CAN-SPAM defines a "commercial electronic mail message" as "any electronic mail message the primary purpose of which is the commercial advertisement or promotion of a commercial product or service (including content on an Internet website operated for a commercial purpose)."

 

The FTC issued final rules (16 C.F.R. 316) clarifying the phrase "primary purpose" on December 16, 2004. Previous state laws had used bulk (a number threshold), content (commercial), or unsolicited to define spam.

"Commercial", by many industry standards, is defined by a combination of the content in the subject line and "above the fold content" in the body of the message. If this content contains a solicitation and it can be determined that the majority of the content is selling something- it is a commercial offer.
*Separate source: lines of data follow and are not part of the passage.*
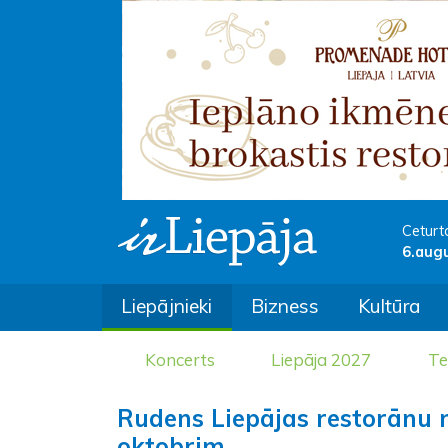
Ceturt
6.aug
Liepājnieki
Bizness
Kultūra
Koncerts
Liepāja 2027
Te
Rudens Liepājas restorānu ne
oktobrim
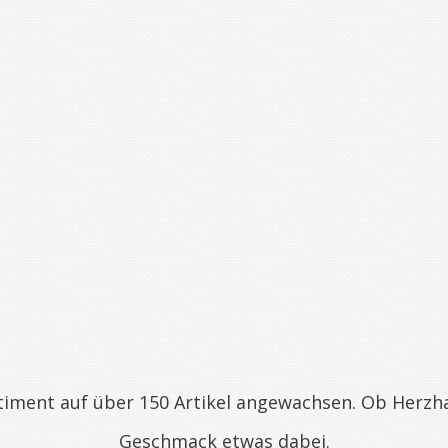
timent auf über 150 Artikel angewachsen. Ob Herzha
Geschmack etwas dabei.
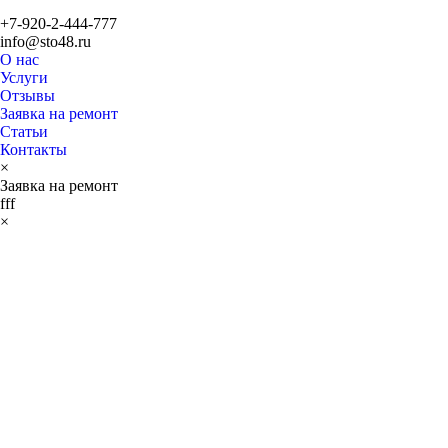
+7-920-2-444-777
info@sto48.ru
О нас
Услуги
Отзывы
Заявка на ремонт
Статьи
Контакты
×
Заявка на ремонт
fff
×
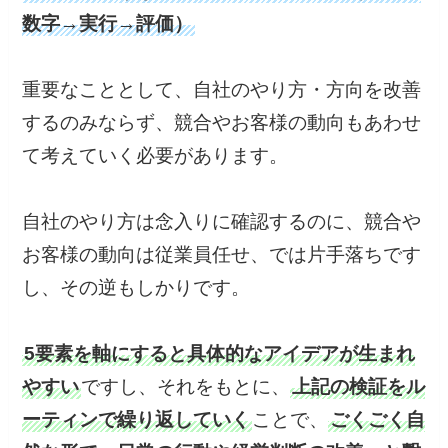
数字→実行→評価）
重要なこととして、自社のやり方・方向を改善
するのみならず、競合やお客様の動向もあわせ
て考えていく必要があります。
自社のやり方は念入りに確認するのに、競合や
お客様の動向は従業員任せ、では片手落ちです
し、その逆もしかりです。
5要素を軸にすると具体的なアイデアが生まれ
やすい
ですし、それをもとに、
上記の検証をル
ーティンで繰り返していく
ことで、
ごくごく自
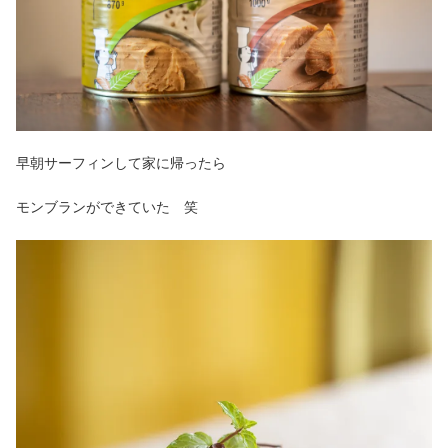
早朝サーフィンして家に帰ったら
モンブランができていた 笑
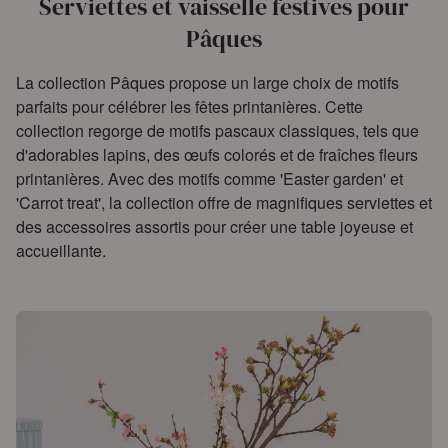
Serviettes et vaisselle festives pour
Pâques
La collection Pâques propose un large choix de motifs
parfaits pour célébrer les fêtes printanières. Cette
collection regorge de motifs pascaux classiques, tels que
d'adorables lapins, des œufs colorés et de fraîches fleurs
printanières. Avec des motifs comme
'Easter garden'
et
'Carrot treat'
, la collection offre de magnifiques serviettes et
des accessoires assortis pour créer une table joyeuse et
accueillante.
If the subject line and body content are majority invoicing information, a sales receipt, account information, etc. the offer is considered transactional. Note that an offer or advertisement can be placed in a transactional message so long as it is placed in a non-prominent position. Many in the email marketing industry utilize the 80/20 rule to define commercial vs. transactional email in order to be clearly in either category.


The bill permits e-mail marketers to send unsolicited commercial e-mail as long as it adheres to 3 basic types of compliance defined in the CAN-SPAM Act: unsubscribe, content and sending behavior compliance:

 

Unsubscribe compliance

  • A visible and operable unsubscribe mechanism is present in all emails.

  • Consumer opt-out requests are honored within 10 days.

  • Opt-out lists also known as suppression lists are only used for compliance purposes.

Content compliance

  • Accurate from lines (including "friendly froms")

  • Relevant subject lines (relative to offer in body content and not deceptive)

  • A legitimate physical address of the publisher and/or advertiser is present.

  • A label is present if the content is adult.

Sending behavior compliance

  • A message cannot be sent through an open relay

  • A message cannot be sent to a harvested email address

  • A message cannot contain a false header

Note that falsifying header information is a serious violation of the CAN-SPAM Act and generally is an indicator of criminal or malicious intent which can bring the attention of other law enforcement agencies besides the FTC, including but not limited to the FBI, DOJ and US Postal Inspectors.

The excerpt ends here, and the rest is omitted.